NTHi is a widely recognized cause of lower respiratory tract infections in adults, especially those with chronic obstructive pulmonary disease [5]. According to recent studies, NTHi has become one of the most commonly isolated bacteria in respiratory tract infections in children, especially those under the age of five [5]. This is particularly concerning given that NTHi has been associated with a wide range of respiratory tract infections, including acute otitis media, sinusitis, pharyngitis, bronchitis, and pneumonia [10]. However, studies on the importance and role of NTHi in pneumonia in children are limited [5]. Despite its high prevalence, NTHi is often overlooked as a causative agent of respiratory tract infections, and there is a lack of awareness among healthcare providers regarding the importance of its detection and treatment. This may be explained by the difficulty in obtaining samples to determine the cause of lower respiratory tract infections in children. On the other hand, diagnostic panels for the responsive pathogens of respiratory tract infections using molecular biology methods only include Hib but not NTHi. Although data are limited, there seems to be little doubt that NTHi is responsible for a small proportion of pediatric pneumonia cases [5]. This rate may be higher in developing countries, causing a greater burden of disease on public health. The incidence and mortality rate of pneumonia in low-income countries is ten times higher than in developed countries [3, 5]. This perhaps reflects the underlying problems of poverty, malnutrition, overcrowding and inadequate health care in developing countries. In these countries, the microbiological diagnosis capacity is also limited due to lack of equipment. Recent studies have shown a small but steady increase in the incidence of invasive NTHi infection after routine vaccination against Hib [10,11,12]. Introduction of the Hib vaccine into immunisation programmes led to a rapid and sustained reduction in Hib disease across all age groups. As Hib vaccination reduces pharyngeal carriage, other H. influenzae strains could take its place and, cause high proportion of NTHi carriage. Therefore, the development of new and sensitive PCR technology will be invaluable in understanding the etiology and pathology of respiratory infections in children and may enable researchers to determine whether NTHi strains exist on mucosal surfaces and their relationship to invasive disease.
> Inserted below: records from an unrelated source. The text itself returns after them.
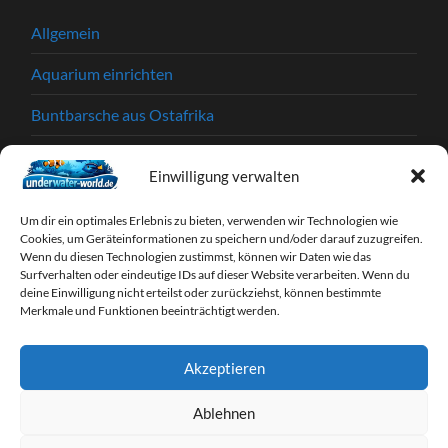
Allgemein
Aquarium einrichten
Buntbarsche aus Ostafrika
Einkaufstipps
Einwilligung verwalten
Garnelen
Um dir ein optimales Erlebnis zu bieten, verwenden wir Technologien wie
Krankheiten und Parasiten
Cookies, um Geräteinformationen zu speichern und/oder darauf zuzugreifen.
Wenn du diesen Technologien zustimmst, können wir Daten wie das
Surfverhalten oder eindeutige IDs auf dieser Website verarbeiten. Wenn du
Partnerprogramme
deine Einwilligung nicht erteilst oder zurückziehst, können bestimmte
Merkmale und Funktionen beeinträchtigt werden.
Tipps & Tricks
Webseiten
Akzeptieren
Zierfische
Ablehnen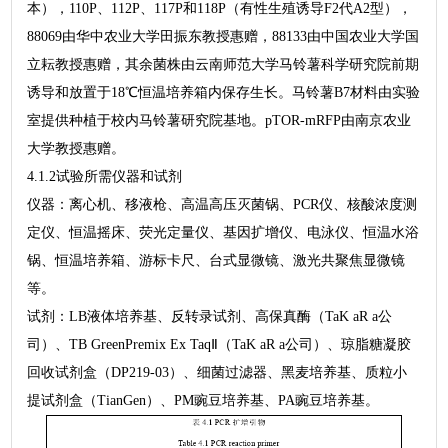
本），110P、112P、117P和118P（有性生殖诱导F2代A2型），
88069由华中农业大学田振东教授惠赠，88133由中国农业大学国
立耘教授惠赠，其余菌株由云南师范大学马铃薯科学研究院前期
诱导和放置于18℃恒温培养箱内保存生长。马铃薯B7材料由实验
室提供种植于校内马铃薯研究院基地。pTOR-mRFP由南京农业
大学教授惠赠。
4.1.2试验所需仪器和试剂
仪器：离心机、移液枪、高温高压灭菌锅、PCR仪、核酸浓度测
定仪、恒温摇床、荧光定量仪、基因扩增仪、电泳仪、恒温水浴
锅、恒温培养箱、游标卡尺、台式显微镜、激光共聚焦显微镜
等。
试剂：LB液体培养基、反转录试剂、高保真酶（TaK aR a公
司）、TB GreenPremix Ex TaqⅡ（TaK aR a公司）、琼脂糖凝胶
回收试剂盒（DP219-03）、细菌过滤器、黑麦培养基、质粒小
提试剂盒（TianGen）、PM豌豆培养基、PA豌豆培养基。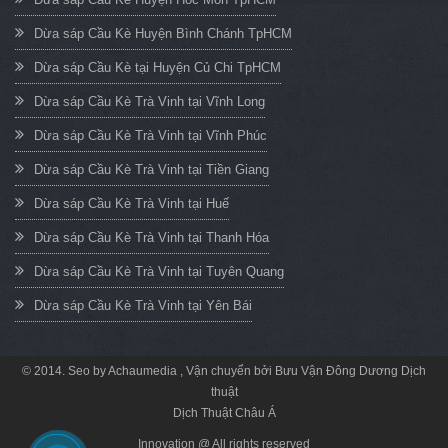
Dừa sáp Cầu Kè Huyện Bình Chánh TpHCM
Dừa sáp Cầu Kè tại Huyện Củ Chi TpHCM
Dừa sáp Cầu Kè Trà Vinh tại Vĩnh Long
Dừa sáp Cầu Kè Trà Vinh tại Vĩnh Phúc
Dừa sáp Cầu Kè Trà Vinh tại Tiền Giang
Dừa sáp Cầu Kè Trà Vinh tại Huế
Dừa sáp Cầu Kè Trà Vinh tại Thanh Hóa
Dừa sáp Cầu Kè Trà Vinh tại Tuyên Quang
Dừa sáp Cầu Kè Trà Vinh tại Yên Bái
© 2014. Seo by
Achaumedia
, Vận chuyển bởi
Bưu Vận Đông Dương
Dịch
thuật
Dịch Thuật Châu Á
Innovation @ All rights reserved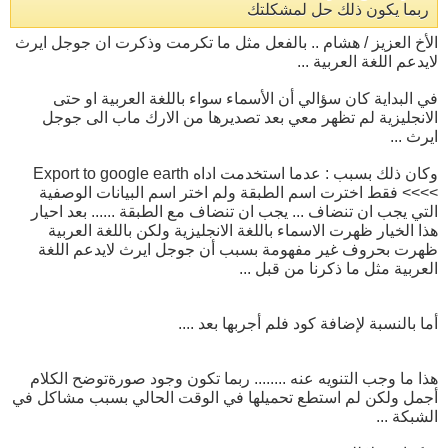
ربما يكون ذلك حل لمشكلتك
الأخ العزيز / هشام .. بالفعل مثل ما تكرمت وذكرت ان جوجل ايرث
لايدعم اللغة العربية ...
في البداية كان سؤالي أن الأسماء سواء باللغة العربية او حتى
الانجليزية لم تظهر معي بعد تصديرها من الارك ماب الى جوجل
ايرث ...
وكان ذلك بسبب : عدما استخدمت اداه Export to google earth
>>>> فقط اخترت اسم الطبقة ولم اختر اسم البيانات الوصفية
التي يجب ان تنضاف ... يجب ان تنضاف مع الطبقة ...... بعد احيار
هذا الخيار ظهرت الاسماء باللغة الانجليزية ولكن باللغة العربية
ظهرت بحروف غير مفهومة بسبب أن جوجل ايرث لايدعم اللغة
العربية مثل ما ذكرنا من قبل ...
أما بالنسبة لإضافة كود فلم أجربها بعد ....
هذا ما وجب التنويه عنه ........ ربما تكون وجود صورةتوضح الكلام
أجمل ولكن لم استطع تحميلها في الوقت الحالي بسبب مشاكل في
الشبكة ...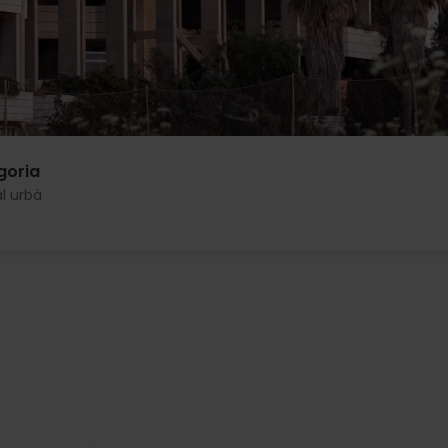
goria
al urbà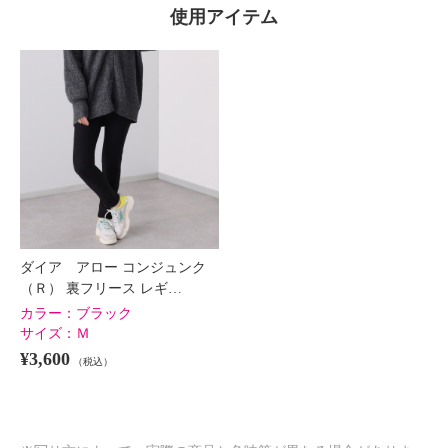
使用アイテム
ダイア アロー コンジュンク
（Ｒ） 裏フリース レギ…
カラー：
ブラック
サイズ：
Ｍ
¥3,600
（税込）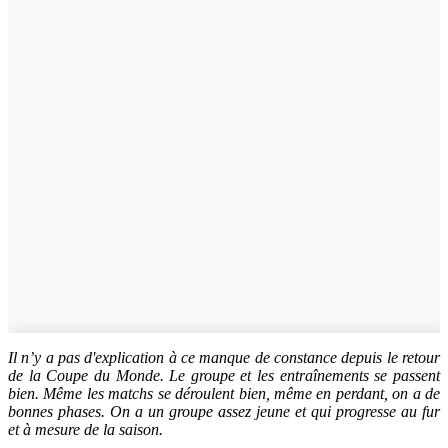
Il n’y a pas d'explication à ce manque de constance depuis le retour
de la Coupe du Monde. Le groupe et les entraînements se passent
bien. Même les matchs se déroulent bien, même en perdant, on a de
bonnes phases. On a un groupe assez jeune et qui progresse au fur
et à mesure de la saison.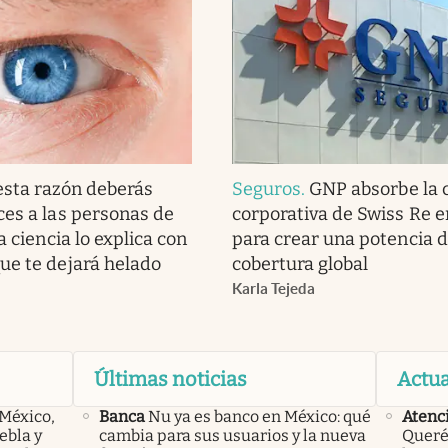
esta razón deberás
Seguros
.
GNP absorbe la 
ces a las personas de
corporativa de Swiss Re 
la ciencia lo explica con
para crear una potencia 
ue te dejará helado
cobertura global
Karla Tejeda
Últimas noticias
Actua
 México,
Banca
Nu ya es banco en México: qué
Atenc
ebla y
cambia para sus usuarios y la nueva
Querét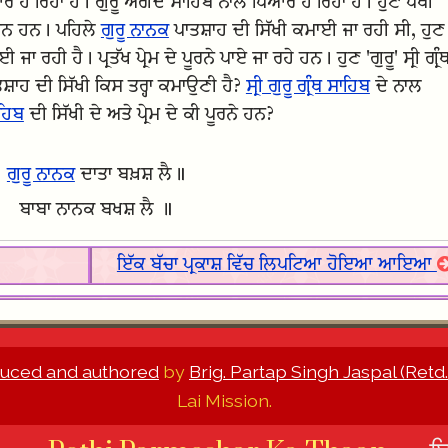
 ਹੋ ਰਿਹਾ ਹੈ। ਗੁਰੂ ਅੰਗਦ ਸਾਹਿਬ ਨਾਲ ਪਿਆਰ ਹੋ ਰਿਹਾ ਹੈ। ਹੁਣ ਪੋਥੀ
ਮਾਨ ਹਨ। ਪਹਿਲੇ
ਗੁਰੂ ਨਾਨਕ
ਪਾਤਸ਼ਾਹ ਦੀ ਸਿੱਖੀ ਕਮਾਈ ਜਾ ਰਹੀ ਸੀ, ਹੁਣ
 ਜਾ ਰਹੀ ਹੈ। ਪ੍ਰਤੱਖ ਪ੍ਰੇਮ ਦੇ ਪੂਰਨੇ ਪਾਏ ਜਾ ਰਹੇ ਹਨ। ਹੁਣ 'ਗੁਰੂ' ਸ੍ਰੀ ਗ੍ਰੰ
ਸ਼ਾਹ ਦੀ ਸਿੱਖੀ ਕਿਸ ਤਰ੍ਹਾ ਕਮਾਉਣੀ ਹੈ?
ਸ੍ਰੀ ਗੁਰੂ ਗ੍ਰੰਥ ਸਾਹਿਬ
ਦੇ ਨਾਲ
ਸਾਹਿਬ
ਦੀ ਸਿੱਖੀ ਦੇ ਅਤੇ ਪ੍ਰੇਮ ਦੇ ਕੀ ਪੂਰਨੇ ਹਨ?
ਗੁਰੂ ਨਾਨਕ
ਦਾਤਾ ਬਖ਼ਸ਼ ਲੈ॥
ਬਾਬਾ ਨਾਨਕ ਬਖਸ਼ ਲੈ ॥
ਇੱਕ ਬੱਚਾ ਪ੍ਰਕਾਸ਼ ਵਿੱਚ ਲਿਪਟਿਆ ਹੋਇਆ ਆਇਆ
uced and authored
by
Brig. Partap Singh Jaspal (Retd.
Lai Mission.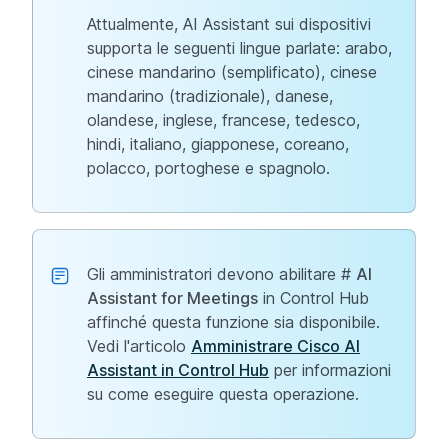
Attualmente, AI Assistant sui dispositivi
supporta le seguenti lingue parlate: arabo,
cinese mandarino (semplificato), cinese
mandarino (tradizionale), danese,
olandese, inglese, francese, tedesco,
hindi, italiano, giapponese, coreano,
polacco, portoghese e spagnolo.
Gli amministratori devono abilitare #
AI
Assistant for Meetings
in Control Hub
affinché questa funzione sia disponibile.
Vedi l'articolo
Amministrare Cisco AI
Assistant in Control Hub
per informazioni
su come eseguire questa operazione.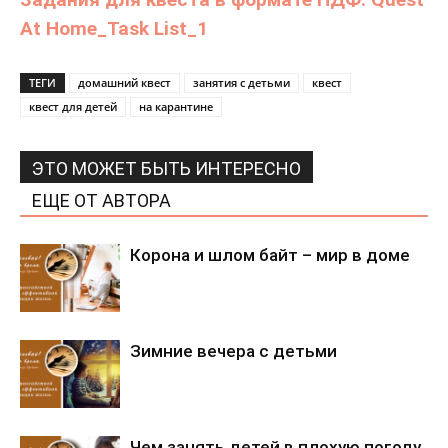
At Home_Task List_1
ТЕГИ
домашний квест
занятия с детьми
квест
квест для детей
на карантине
ЭТО МОЖЕТ БЫТЬ ИНТЕРЕСНО
ЕЩЕ ОТ АВТОРА
Корона и шлом байт – мир в доме
Зимние вечера с детьми
Чем занять детей в плохую погоду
H. haemolyticus may account for 27% of apparent H. haemophilus strains identified by standard methods from nasopharyngeal isolates in the US [13]. It is considered to be a commensal with limited pathogenicity [14].

Our study has some limitations. The highly sensitive nature of RT-PCR makes it possible to detect the remaining material of dead together with active pathogens. The presence of NTHi/H. haemolyticus. in the nasopharynx does not necessarily mean it is the cause of CAP. NTHi/H. haemolyticus can be carried asymptomatically in the nasopharynx and it is, therefore, hard to demonstrate that NTHi/H. haemolyticus were the definitive cause of CAP. In addition, because sampling technique was not standardized and sampling was done at different stages of the disease depending on the time between onset of symptoms and children entry at hospital, we were not able to evaluate the viral or bacterial load of NTHi/H. haemolyticus detected by PCR. Another limitation of our study is the lack of a control group to assess the magnitude of healthy carriage of NTHi/H. haemolyticus Finally, distinction between NTHi and H. haemolyticus was not performed in our study, because no single target or current molecular methodology has been identified that can accurately identify all H. influenzae or H. haemolyticus strains [15]. Further studies using whole genome sequencing could be of interest.

In conclusion, the high rate of NTHi/H. haemophilus colonization among children with CAP and its association with severe disease highlights the need for increased awareness and research efforts in this area. While the Hib vaccine has been highly effective in preventing Hib infections, there is a pressing need for new vaccines that can provide protection against NTHi infections. Healthcare providers should be aware of the prevalence of NTHi and ensure appropriate detection and treatment, including judicious use of antibiotics.